Sampling over many phylogenetic trees in brms

Sorry for being slow, but I don’t quite follow where this connects. I understand how Stan handles normal mixtures: the likelihood of each datapoint is the average of the likelihood of the datapoint under both normals weighted by the mixing proportions. And I understand how you can get assignments out at the end through simulation. I just can’t see what it’s analogous to.

No. PP HMC doesn’t really handle the topology.

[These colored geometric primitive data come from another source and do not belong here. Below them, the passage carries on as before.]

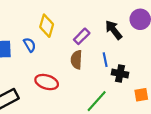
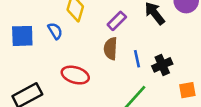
blue line: (105, 60) -> (137, 59), moved
black cross: (120, 74) -> (162, 65), turned -35

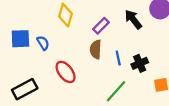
blue semicircle: (55, 31) -> (43, 43), moved
red ellipse: (75, 75) -> (66, 72), turned 35

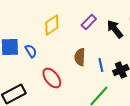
yellow diamond: (66, 15) -> (52, 25), turned 40
purple rectangle: (101, 26) -> (89, 22), moved

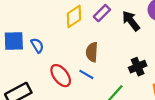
yellow diamond: (52, 25) -> (74, 16), moved
blue line: (101, 65) -> (86, 74), moved, turned -48

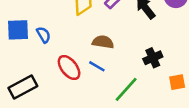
brown semicircle: (92, 52) -> (103, 42), turned 96

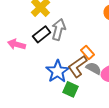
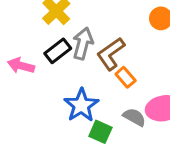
brown L-shape: (78, 66) -> (111, 54), moved
gray semicircle: (94, 68) -> (134, 117), moved

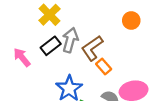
pink arrow: (21, 66) -> (22, 57), turned 36

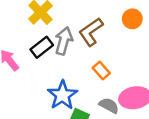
brown L-shape: (92, 48) -> (91, 32), moved

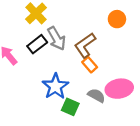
brown L-shape: (91, 32) -> (85, 45), moved
gray arrow: (64, 41) -> (57, 38), turned 135

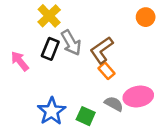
orange circle: (117, 19) -> (146, 17), moved
black rectangle: (37, 44) -> (50, 49), turned -30
blue star: (55, 86) -> (52, 111), moved

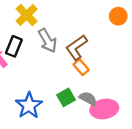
black rectangle: (50, 49) -> (14, 46), moved
pink ellipse: (138, 96) -> (104, 109), moved
green square: (86, 116) -> (66, 97), moved, turned 36

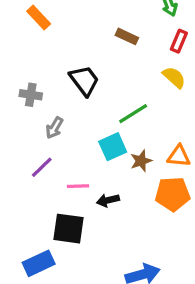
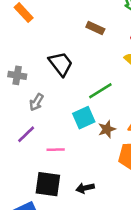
black arrow: (108, 200) -> (85, 188), moved

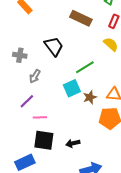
brown rectangle: (95, 28) -> (81, 18), size x1.5
pink line: (56, 150) -> (40, 117), moved

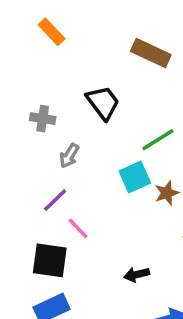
pink line: (40, 117) -> (78, 228), turned 48
black square: (44, 140) -> (50, 260), moved

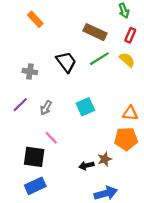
green line: (158, 140) -> (99, 59), moved
gray arrow: (69, 156) -> (46, 108), moved
brown star: (167, 193) -> (105, 159), moved
purple line: (55, 200) -> (20, 105), moved

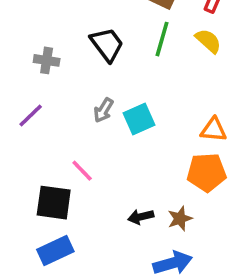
green line: (99, 59) -> (162, 39), turned -42
gray arrow: (46, 108) -> (103, 110), moved
brown star: (105, 159) -> (180, 219), moved

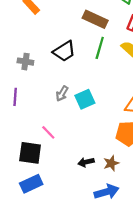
black trapezoid: (107, 44) -> (64, 51), turned 95
purple line: (31, 115) -> (15, 97), turned -42

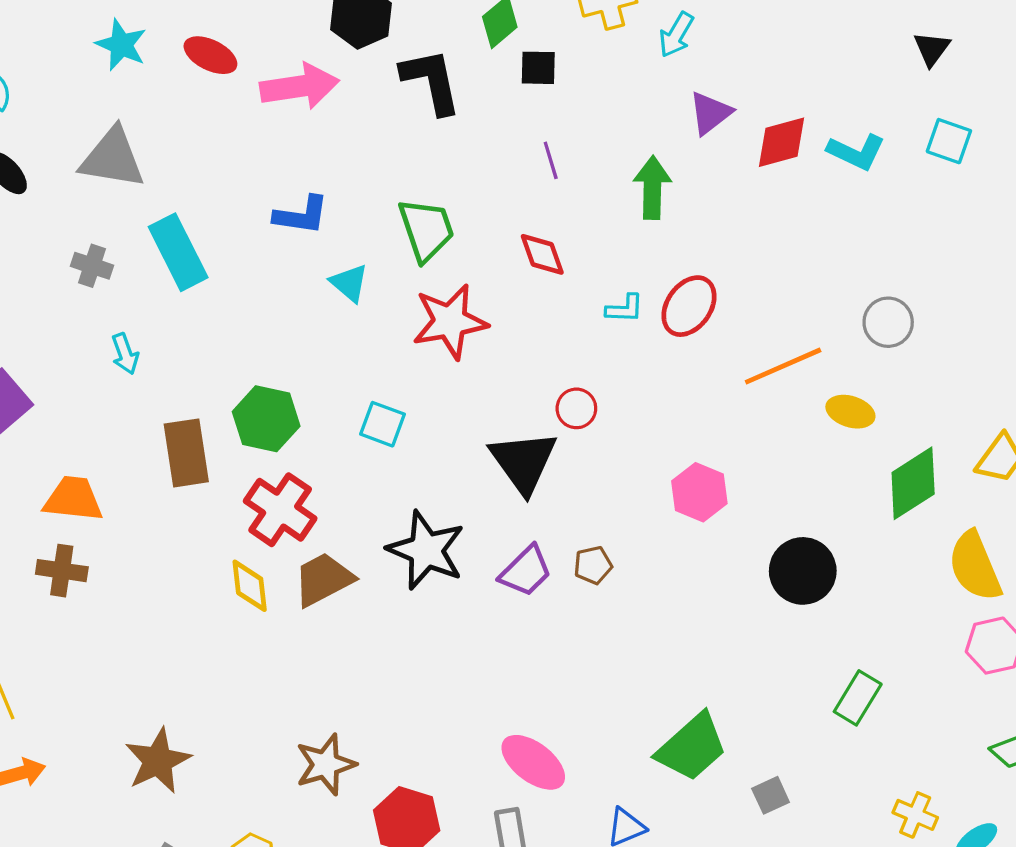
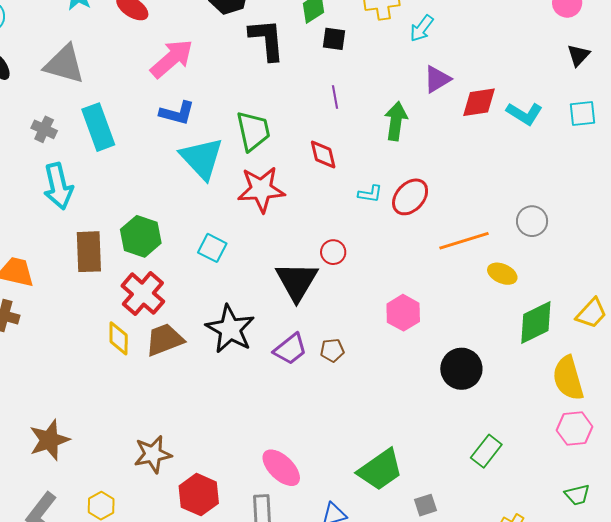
pink arrow: (299, 86) -> (172, 59), moved, turned -39
cyan square: (949, 141) -> (583, 114), turned -32
cyan triangle: (349, 283) -> (202, 158), size x1.8
cyan arrow: (125, 354) -> (58, 186), size x1.8

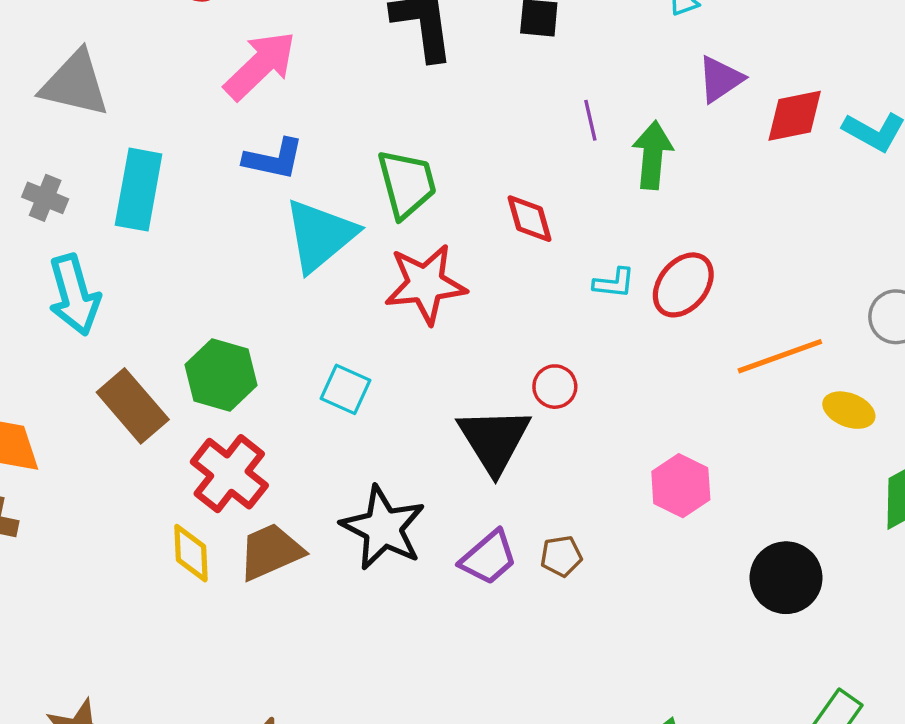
purple line: (335, 97) -> (590, 120), moved
cyan rectangle: (98, 127) -> (139, 190), turned 33
cyan triangle: (202, 158) -> (320, 235), turned 36
brown rectangle: (89, 252) -> (133, 406), turned -36

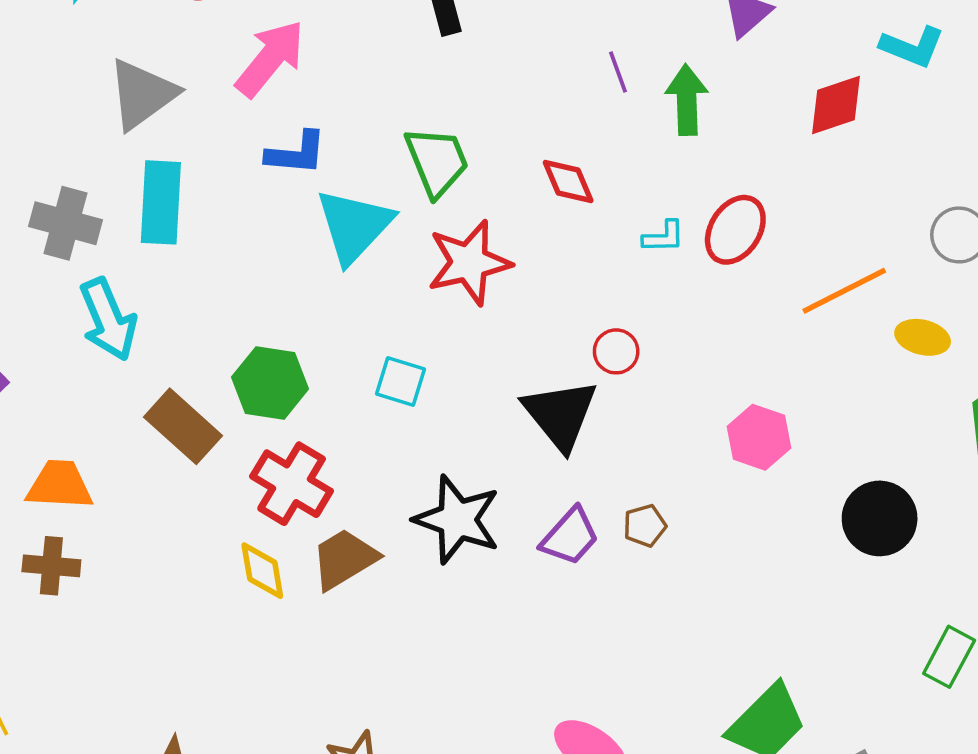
gray triangle: (75, 84) -> (142, 94), moved, turned -42
red diamond: (795, 116) -> (836, 105), moved
gray cross: (45, 198) -> (66, 223), size x1.5

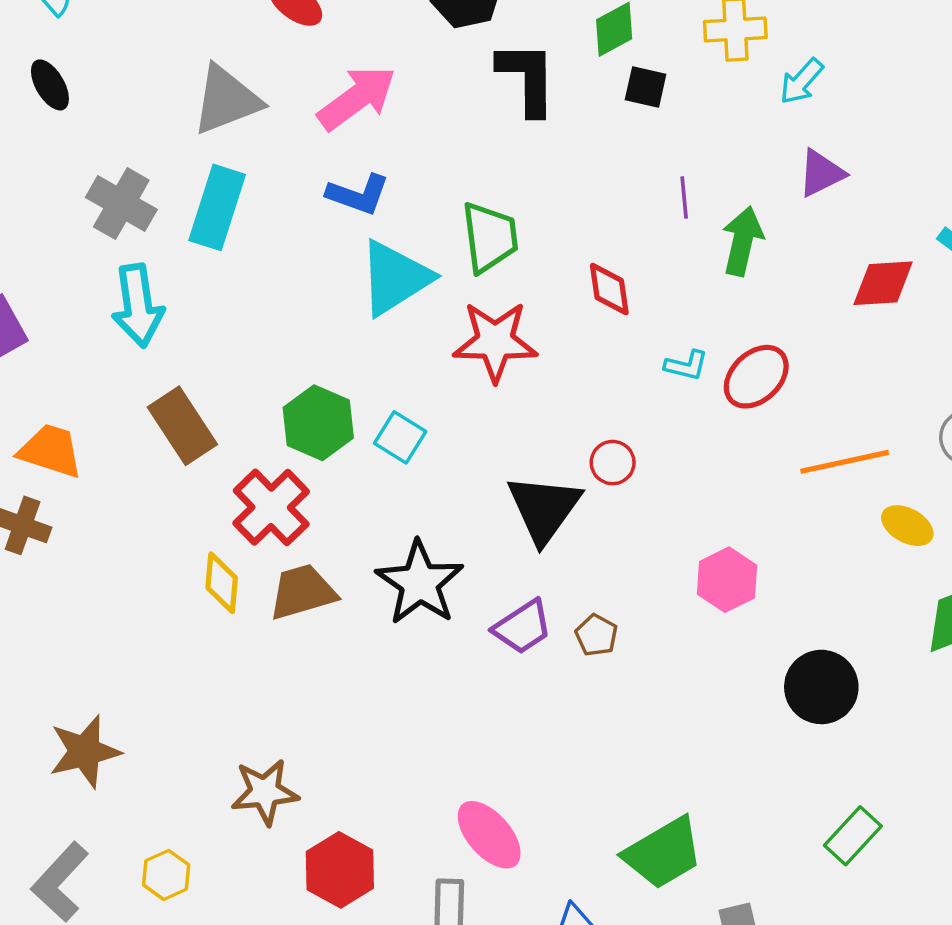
green hexagon: (270, 383) -> (318, 423), moved
brown pentagon: (645, 526) -> (596, 635), turned 30

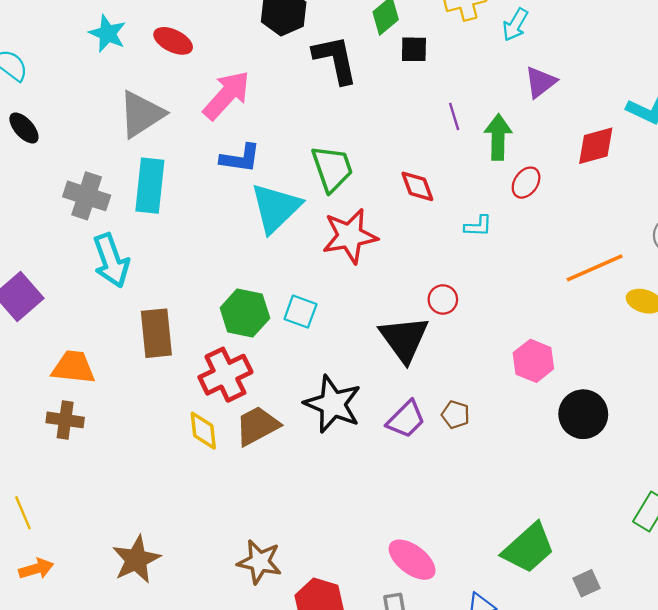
red ellipse: (756, 377) -> (526, 183), moved, size x0.7
brown rectangle: (182, 426) -> (156, 333), turned 39
red cross: (271, 507) -> (225, 375), turned 30
black circle: (821, 687) -> (583, 414), moved
brown star: (265, 792) -> (259, 562), turned 30

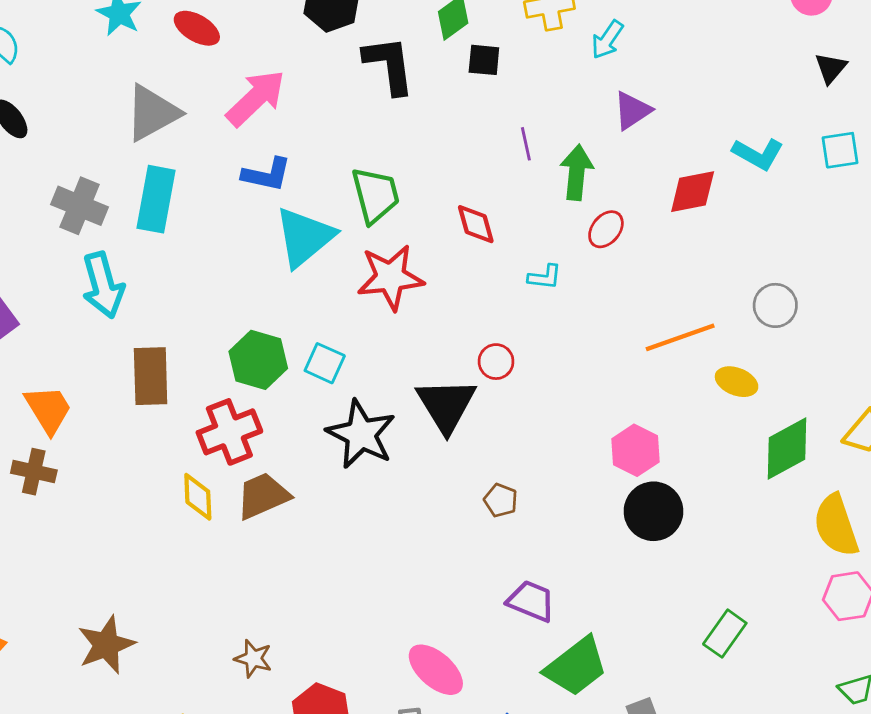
pink hexagon: (533, 361) -> (636, 450), moved
orange trapezoid: (73, 367) -> (48, 409), turned 48
black star: (333, 404) -> (361, 434), moved
purple trapezoid: (406, 419) -> (531, 601), moved, turned -117
brown star: (259, 562) -> (253, 659), size x0.7

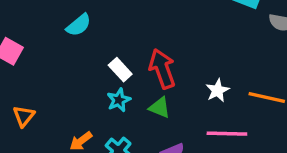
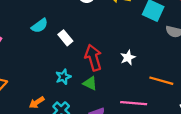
white rectangle: (120, 70) -> (65, 38), moved
white star: (217, 90) -> (128, 57), moved

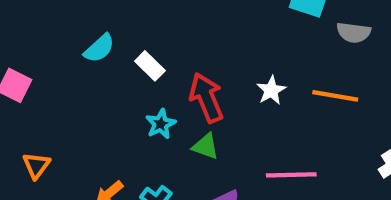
cyan star: (63, 77) -> (161, 124), moved
orange line: (161, 81) -> (335, 96), moved

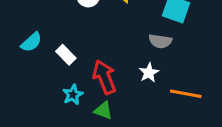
gray semicircle: (354, 33) -> (160, 41), moved
orange line: (335, 96) -> (186, 94), moved

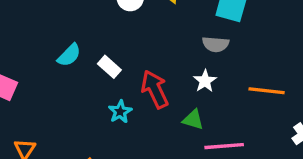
orange line: (186, 94) -> (267, 91), moved
green triangle: (103, 111) -> (193, 120), moved

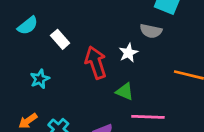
white star: (205, 81) -> (128, 53), moved
cyan star: (120, 112) -> (40, 79), moved

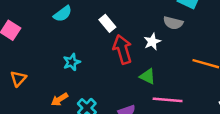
white rectangle: (60, 39) -> (107, 23), moved

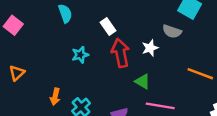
cyan semicircle: (63, 14) -> (65, 13), turned -78
cyan star: (72, 62) -> (80, 55), moved
orange arrow: (59, 99) -> (55, 97), turned -49

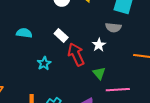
cyan semicircle: (65, 13) -> (24, 33), turned -49
green triangle: (143, 81) -> (99, 73), turned 32

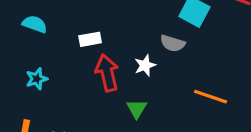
white rectangle: (61, 36) -> (90, 39), turned -64
cyan star: (44, 63) -> (37, 79), moved

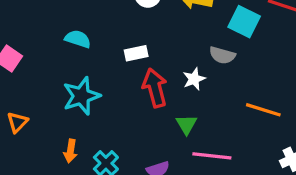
cyan star: (37, 79) -> (81, 96), size x1.6

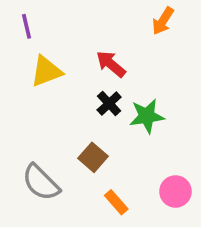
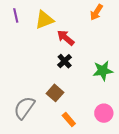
yellow triangle: (46, 71) -> (44, 20), moved
green star: (147, 116) -> (103, 71), moved
gray semicircle: (41, 182) -> (24, 108), turned 80

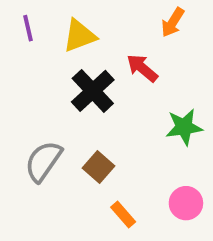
red arrow: (66, 38) -> (142, 68), moved
black cross: (65, 61) -> (93, 91), moved, size x1.6
gray semicircle: (24, 108) -> (43, 161), moved

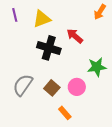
orange arrow: (173, 22) -> (100, 12), moved
black cross: (93, 91) -> (49, 48), turned -30
pink circle: (186, 203) -> (77, 87), moved

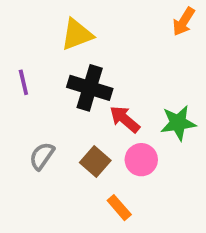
purple line: (15, 15) -> (23, 82), moved
red arrow: (75, 36) -> (125, 119), moved
gray semicircle: (23, 85) -> (42, 156), size x0.7

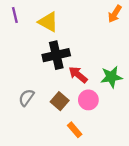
yellow triangle: (77, 34) -> (48, 22), turned 50
purple line: (23, 82) -> (15, 15), moved
black cross: (90, 88) -> (56, 55), turned -30

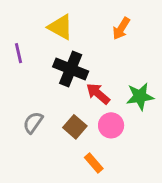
orange arrow: (115, 14) -> (121, 29), moved
purple line: (15, 15) -> (19, 53), moved
black cross: (56, 55) -> (71, 69), turned 35

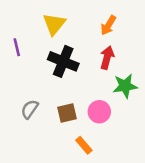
yellow triangle: (60, 27) -> (54, 24), turned 40
red arrow: (98, 94) -> (107, 58), moved, turned 65
brown square: (75, 127) -> (67, 113), turned 36

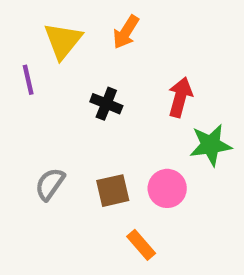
yellow triangle: (54, 24) -> (63, 41), moved
orange arrow: (108, 25) -> (126, 32), moved
black cross: (63, 61) -> (106, 104), size x0.6

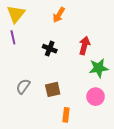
yellow triangle: (63, 41) -> (16, 14), moved
pink circle: (167, 188) -> (96, 97), moved
orange rectangle: (141, 245) -> (66, 115), turned 48

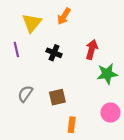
yellow triangle: (16, 14) -> (32, 23), moved
purple line: (13, 37) -> (16, 49), moved
pink circle: (96, 97) -> (110, 113), moved

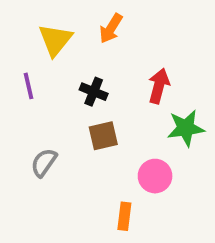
brown square: (57, 97) -> (103, 136), moved
pink circle: (110, 113) -> (155, 176), moved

But that presumes that the trees in the sample are representative. What typically happens is the sampler gets stuck in the neighborhood of the topology in which its initialized so the clades in the initial topology appears representative even when they’re not.

Accurately computing Frechet means is a necessary condition for quantifying the uncertainty of the phylogenetic distributions. The current theoretical work is very young but and often not really applicable but it establishes many of the tools one would need to understand how well one can quantify an entire distribution.

Because which topology is generated at the boundary when one of the edge lengths goes to 0 is random?

Standard practice in phylogenetics whereever I’ve done it is to initialise multiple runs (generally 4) from different random starting trees and only do any analysis when they’re sampling the same distribution, surely that alleviates the problem somewhat?

Correct. Sampling within a topology is straightforward, it’s sampling between the topologies that’s difficult and ends up obstructing everything.

Depends on how diffuse those initial random trees are. The effective priors over tree topologies are often much more diffuse than the initializations, which allows the corresponding chains to all get stuck in the same local basin.

3 Likes

This was an excellent discussion, thanks!

If anyone does want to run a brms model over a lot of trees, despite the potential pitfalls discussed in this thread, here is the script that I used. I’m sure it could be made more elegant, but it works.
I hope this can help someone out.

In case folks are interested, HERE is a new manuscript that suggests that a large number of trees may not be required to incorporate all of the phylogenetic uncertainty into a model.

library(phytools)
library(MCMCglmm)
library(brms)

trees <- read.nexus("your_posterior_sample_of_trees.trees")
tree_samp <- sample(trees, size = 100)
data <- read.csv("your_data.csv", header=TRUE)

#Generate a list of covariance matrices
inverse<-list()
As <- list()
for (i in 1:length(tree_samp) ) {
  inverse[[i]] <- inverseA(tree_samp[[i]], nodes = "TIPS", scale = TRUE)
  x <- solve(inverse[[i]]$Ainv)
  rownames(x) <- rownames(inverse[[i]]$Ainv)
  As[[i]] <- x
}

# fit preliminary model
m.fit <- brm(
  trait1 ~ trait2 + (1|phylo), data = data, 
  cov_ranef = list(phylo = As[[1]]),
  iter = 5000
)

# Loop Model

m.fits <- vector("list", 100) 
for (i in seq_along(m.fits)) {
m.fits[[i]] <- update(m.fit,
                      cov_ranef = list(phylo = As[[i]],
                      cores = 4)
)
}

### Combine using combine_models()
m.fits_comb <- combine_models(m.fits[[i]])
3 Likes